The Invention relates to the utilization of carbon dioxide from power plants, who work with fossil fuels. This is the first time over the introduction of the power plant exhaust into a high voltage reformer Degraded carbon dioxide.

1

Coal, Gas, petroleum

2

combustion

3

Gas / vapor-generating

4

power generation in turbine / generator

5

reformer

6

natural gas

7

HV transformer

8th

power supply

9

MeOH / DME synthesis

10

CO scrubber

11

CO storage

QUOTES INCLUDE IN THE DESCRIPTION

This list The documents listed by the applicant have been automated generated and is solely for better information recorded by the reader.
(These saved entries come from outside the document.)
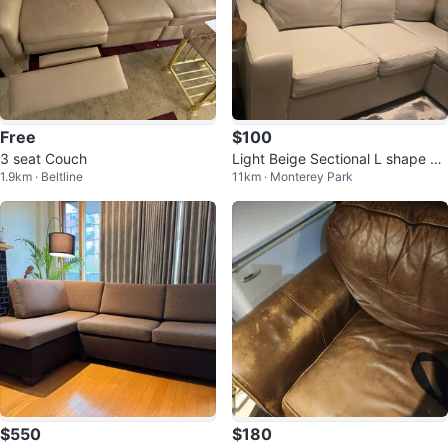
Free
$100
3 seat Couch
Light Beige Sectional L shape So
1.9km · Beltline
11km · Monterey Park
fa
$550
$180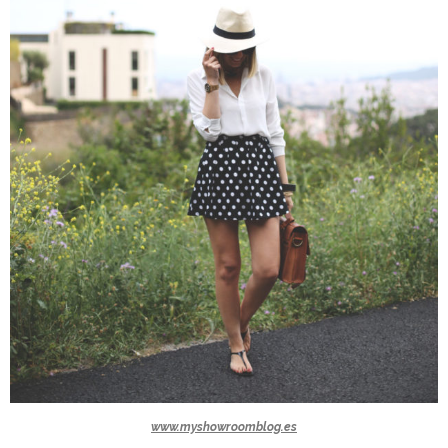
www.myshowroomblog.es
The list is not part of the German Patent or utility model application. The DPMA takes over no liability for any errors or omissions.
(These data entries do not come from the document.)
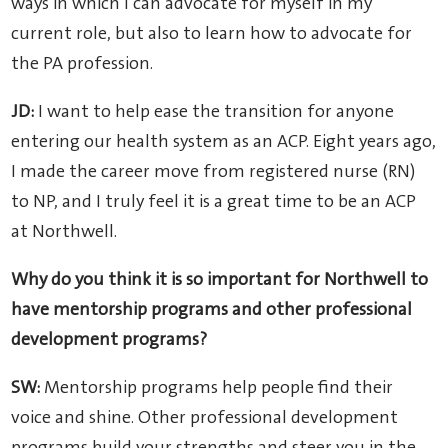
ways in which I can advocate for myself in my
current role, but also to learn how to advocate for
the PA profession.
JD:
I want to help ease the transition for anyone
entering our health system as an ACP. Eight years ago,
I made the career move from registered nurse (RN)
to NP, and I truly feel it is a great time to be an ACP
at Northwell.
Why do you think it is so important for Northwell to
have mentorship programs and other professional
development programs?
SW:
Mentorship programs help people find their
voice and shine. Other professional development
Cited non-patent literature

• - S. Kado; K. Urasaki, Y. Sekine, K.Fujimoto: Low temperature reforming of methane to synthesis gas with direct current pulse discharge method, Chem. Commun. 415-416 (2001) [0012]
• - Y. Sekine, K. Urasaki, S. Kado, M. Matsukata, E. Kikuchi: Nonequilibrium Pulsed Discharge: A Novel Method for Steam Reforming of Hydrocarbons or Alcohols, Energy Fuels, 18 (2), 455-459, (2004 [0012]
• - Y. Sekine, K. Urasaki, S. Kado, M. Matsukata, E. Kikuchi: High-Efficiency Dry Reforming of Biomethane Directly Using Pulsed Electric Discharge at Ambient Condition, Energy & Fuels, 22, 693-694 (2008) [ 0012]

Claims (7)

Method of operating a power plant with fossil fuels, where the coming from the combustion and with carbon dioxide and hydrocarbon-enriched exhaust is initiated in a reformer in which by applying a high voltage field the gases of the exhaust gas at least partially in carbon monoxide and hydrogen being transformed. The method of claim 1, wherein the high voltage field in the reformer is operated pulsed. Method according to one of claims 1 or 2, in which the reformer is operated under normal pressure. Method according to one of the preceding claims, in which the reformer with temperatures in the range of 15 ° C. operated up to 200 ° C. Method according to one of the preceding claims, in which the composition of the exhaust gas by adding more gases is optimized for implementation in the reformer. Power plant, a combustion furnace, a gas / steam generator and comprising a turbine connected thereto, characterized that lines are provided through which part of the turbine generated current is passed into a high voltage transformer and further lines are provided, through which the carbon dioxide and hydrocarbon enriched exhaust gas from the power plant process in a reformer is performed, the generated high voltage in the reformer generates a high voltage field, by the carbon dioxide and a hydrocarbon-containing gas, in carbon monoxide and Hydrogen is converted. Power plant according to claim 6, in which further lines are provided, the at least a portion of the reformer exhaust gas Process for methanol / dimethyl ether synthesis feeds (A) and / or a portion of the reformer offgas a carbon monoxide scrubber (B) feeds.